There are also the clips where a child freaks out over a Christmas present, or a grandmother-to-be flips out over the news of an impending grandchild. They go wild, and we find these extreme emotions funny.

As one last example, we have probably all seen this clip. We find it funny because it is at once embarrassing for this young man, but is also a display of raw, unfettered emotion. Personally I think we should all dance like this, at least once, in front of a lot of people.

This also explains why we find ‘potty humor’ to be funny (at least the guys do) ;). It’s taboo, so when it’s brought up, we laugh, even if it’s nervous or guilty laughter.

2 – Humor relies heavily on situation and character.

Good humor depends on the actors. For example, consider the following. Let’s say you’re watching an episode of Leave it to Beaver. We all know June Cleaver; a rock of stability amidst all of Beaver’s wild escapades. What if you were watching a show and June is shopping. A friend tells her of Beaver’s latest adventure that has embarrassed the family, and caused damage to public property. We see a close up of June’s face. She swears softly, then grabs a bag boy and says, “Excuse me, where do you keep your hard liquor?”

Now somebody turning to drink because they can’t handle problems is certainly not funny, but given the situation and the characters, it becomes funny. So the lesson learned is that humor isn’t just a punch line or two, placed here and there, often there are entire passages building characters just so that they can participate in a humorous situation. In my book, I wrote a whole extra chapter, just so I could deliver one line. It wasn’t just for the line, it also helped develop character, but you can’t just throw in one line and say you’ve got your humor quota. A lot of time and thought has to go into it.

3 – Humor has to be a surprise

A joke just isn’t funny unless you don’t see it coming. If you are able to figure out a punch line, then there is rarely laughter. There are multiple ways to help make sure there is a surprise.
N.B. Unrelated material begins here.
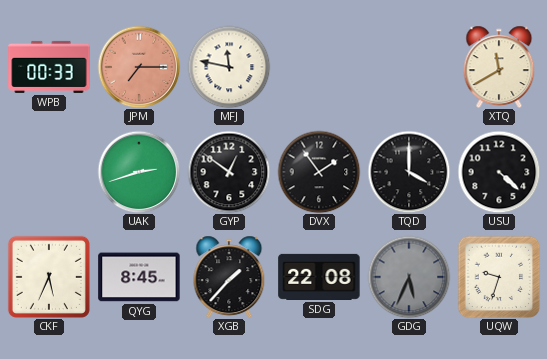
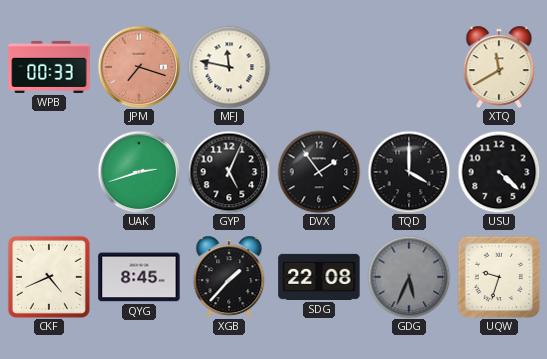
JPM: 7:15 -> 7:18
GYP: 12:51 -> 5:04
CKF: 5:34 -> 4:41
One way is to simply surprise the reader by bringing something out of the blue. This isn’t hard if the reader isn’t expecting the humor. So if you are writing a mystery, the first laugh is by far the easiest, but it gets increasingly difficult as you go along, especially if the humor is the same ‘type’ of humor.

Think of the TV show Home Improvement. At first it was funny when Tim the Toolman Taylor tried to ‘supe’ something up, only to have it blow up in his face. The first 2, maybe 3 times it was funny, then it was just predictable.

After you have gotten those first few easy laughs, there are ways to get the further laughter. One way is to use a different type of humor. It would be almost as funny for something that Tim worked on to actually work. The looks of surprise on family member’s faces would be funny. A completely natural thing (fixing the lawn mower, for example), can be funny because it’s a surprise.

A good example of this is the comedian Steven Wright. He speaks in a real dead pan voice. He has a joke that goes like this. “I lost my sock the other day so I called information. *laughter* She told me it was behind the couch. *more laughter*. She was right.”

The first time the audience laughed because of the punch line, but there isn’t much laughter. But then he surprises them by delivering a second punch line that is a bit absurd. Then he surprised them again by an even more absurd line. The surprises are unexpected, and hence funny.

Finally, the other way to surprise a person, after you have already surprised them, is to make the reader think have you figured out, and then pull the chair out from under them. I do this at the very end of my book (by this time the readers have probably figured out my humor, so it’s very hard to keep making things funny. I set up a joke and it’s pretty clear what the punch line is going to be. I keep driving the reader toward that conclusion, almost like magic. Watch this hand, watch this hand, watch this hand… Then bam, you hit them with the other hand they weren’t watching. So even though it was clear a joke was coming, I led them down the wrong path so that they could be surprised in the end.

Anyway, I don’t mean to say that I’m an expert at this stuff, but I do think these elements are an important part of humor. Does anybody disagree? Have any other ideas about humor? Am I missing any elements?